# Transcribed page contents
━━━━━━
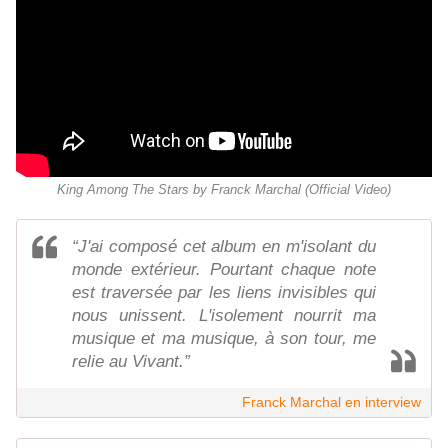
King Among The Stars by Franck Marchal (Official Video)
“J'ai composé cet album en m'isolant du
monde extérieur. Pourtant chaque note
est traversée par les liens invisibles qui
nous unissent. L'isolement nourrit ma
musique et ma musique, à son tour, me
relie au Vivant.”
Franck Marchal en interview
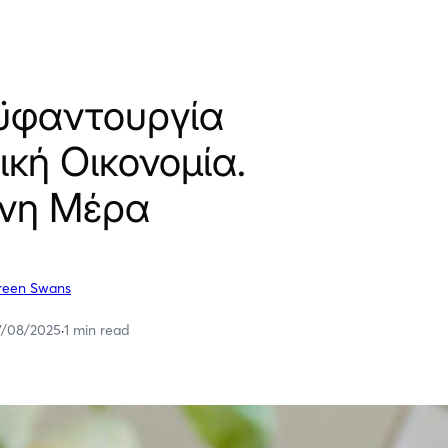
ϋφαντουργία
ική Οικονομία.
νη Μέρα
reen Swans
7/08/2025
·
1 min read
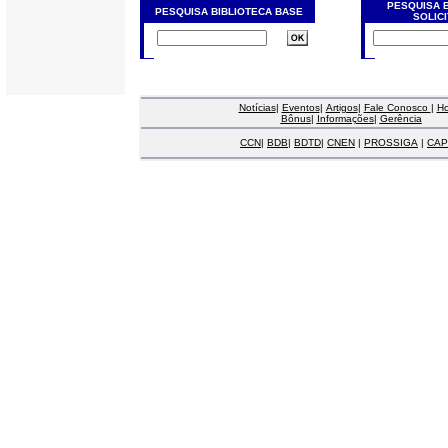
PESQUISA 
PESQUISA BIBLIOTECA BASE
SOLIC
Notícias
|
Eventos
|
Artigos
|
Fale Conosco
|
H
Bônus
|
Informações
|
Gerência
CCN
|
BDB
|
BDTD
|
CNEN
|
PROSSIGA
|
CAP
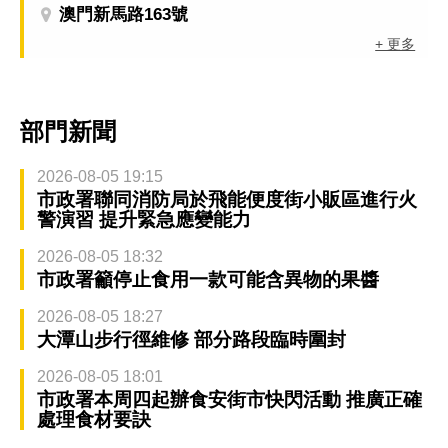
澳門新馬路163號
+ 更多
部門新聞
2026-08-05 19:15
市政署聯同消防局於飛能便度街小販區進行火
警演習 提升緊急應變能力
2026-08-05 18:32
市政署籲停止食用一款可能含異物的果醬
2026-08-05 18:27
大潭山步行徑維修 部分路段臨時圍封
2026-08-05 18:01
市政署本周四起辦食安街市快閃活動 推廣正確
處理食材要訣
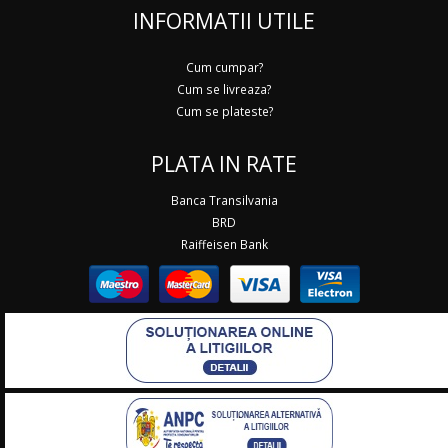
INFORMATII UTILE
Cum cumpar?
Cum se livreaza?
Cum se plateste?
PLATA IN RATE
Banca Transilvania
BRD
Raiffeisen Bank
━━━━━━
# Problem to solve
Find each line above that contains "Franck", and copy those lines.

# Reply to the task
King Among The Stars by Franck Marchal (Official Video)
Franck Marchal en interview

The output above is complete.